Support BigQuery nested STRUCT fields in anomaly tests by tlangton3 · Pull Request #1012 · elementary-data/dbt-data-reliability

tlangton3 · 2026-05-22T10:35:56Z

Allows column_anomalies and dimension_anomalies to reference nested STRUCT leaves on BigQuery (e.g. user.address.city) instead of only top-level columns.

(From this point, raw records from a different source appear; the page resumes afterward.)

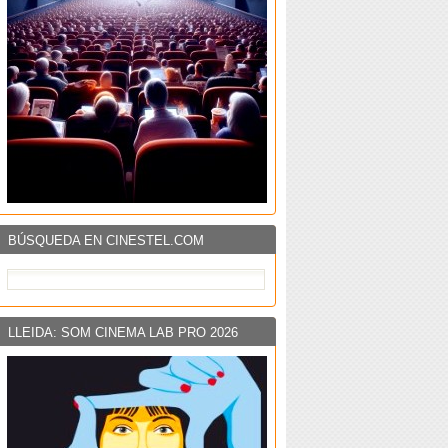
BÚSQUEDA EN CINESTEL.COM
LLEIDA: SOM CINEMA LAB PRO 2026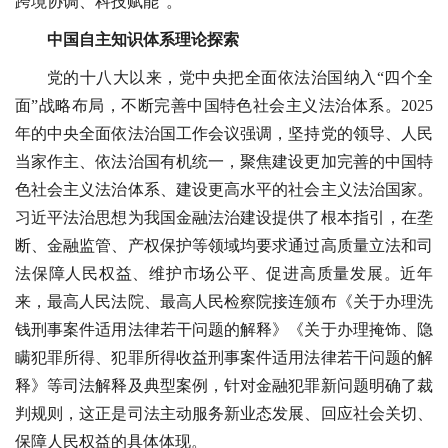
跨境协调、科技赋能”。
中国自主知识体系理论探索
党的十八大以来，党中央把全面依法治国纳入“四个全
面”战略布局，不断完善中国特色社会主义法治体系。2025
年的中央全面依法治国工作会议强调，坚持党的领导、人民
当家作主、依法治国有机统一，聚焦建设更加完善的中国特
色社会主义法治体系、建设更高水平的社会主义法治国家。
习近平法治思想为我国金融法治建设提供了根本指引，在垄
断、金融监管、产权保护等领域均要求通过高质量立法和司
法保障人民权益、维护市场公平、促进高质量发展。近年
来，最高人民法院、最高人民检察院接连颁布《关于办理洗
钱刑事案件适用法律若干问题的解释》《关于办理掩饰、隐
瞒犯罪所得、犯罪所得收益刑事案件适用法律若干问题的解
释》等司法解释及典型案例，针对金融犯罪新问题明确了裁
判规则，这正是司法主动服务新业态发展、回应社会关切、
保障人民权益的具体体现。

A single column-discovery wrapper segment-quotes nested references (`a`.`b`.`c`) and projects the monitored column with a dot-free CTE alias so the path survives into downstream aggregates. Non-nested columns and non-BigQuery adapters compile byte-identically to today's behaviour. REPEATED ancestors are out of scope (would require UNNEST). test_all_columns_anomalies is unchanged — users opt in by passing column_name=user.address.city explicitly to avoid ballooning the test surface on wide STRUCT schemas.

What changes

get_column_obj_and_monitors flattens BigQuery STRUCT columns via BigQueryColumn.flatten(), filtered through an ancestor-aware walker (bq_safe_leaf_names) so leaves under REPEATED ancestors are excluded. Each discovered column is wrapped with a dict carrying .name (dotted display form), .quoted (segment-quoted SQL ref), .safe_alias (dot-free identifier) and .is_nested. Top-level STRUCTs are kept alongside their leaves so existing column_name=user behaviour is preserved.
column_monitoring_query projects nested columns as <quoted> as <adapter-quoted safe_alias> and references the quoted alias in metric aggregates. Non-nested columns keep today's projection and .quoted references untouched, so identifier quoting (reserved words, case-sensitive names) is never lost.
bq_is_nested_identifier matches only plain dotted identifier paths (^\w+(\.\w+)+$) on BigQuery. Since dimensions accepts arbitrary SQL expressions, segment-quoting in dimension_monitoring_query and select_dimensions_columns is gated on this predicate — expressions and plain identifiers pass through byte-identically to master.

Why two representations

BigQueryColumn.quoted wraps the whole string in one set of backticks, so a flattened nested column's .quoted is `user.address.city` — which BigQuery treats as a single column literally named user.address.city. Even with correct segment-quoting, projecting select user.address.city from t into a CTE without an alias names the resulting column city, losing the path. The wrapper exposes both .quoted (segment-quoted source ref) and .safe_alias (dot-free CTE alias) so the projection-alias pattern composes cleanly and downstream macros stay nesting-agnostic. The alias is only emitted when .is_nested is true; otherwise safe_alias mirrors .quoted.

Testing

Local validation via dbt parse and a run-operation harness against the BigQuery adapter confirmed every SQL fingerprint:

Segment-quoting: user.address.city → `user`.`address`.`city`
Projection: select `user`.`address`.`city` as `user__address__city` from t; non-nested projection byte-identical to master
Downstream aggregate references `user__address__city` when nested, .quoted otherwise (byte-identical to master)
Expression dimensions (case when amount > 100 then 'high' end) and dotted expressions (coalesce(user.a, user.b)) pass through unchanged
Stored column_name: user.address.city (dotted display preserved for alerts)
get_column_data_type BigQuery dispatch works on the wrapped dict via subscript access

End-to-end execution against BigQuery to follow.

Summary by CodeRabbit

Bug Fixes
- Better handling of nested/struct fields in BigQuery so monitors correctly detect and report on dotted/nested column leaf values.
- Safer column and dimension aliasing to avoid invalid identifiers in monitoring outputs.
Refactor
- Reworked monitor selection and dimension concatenation logic for more reliable results with structured data types and complex naming.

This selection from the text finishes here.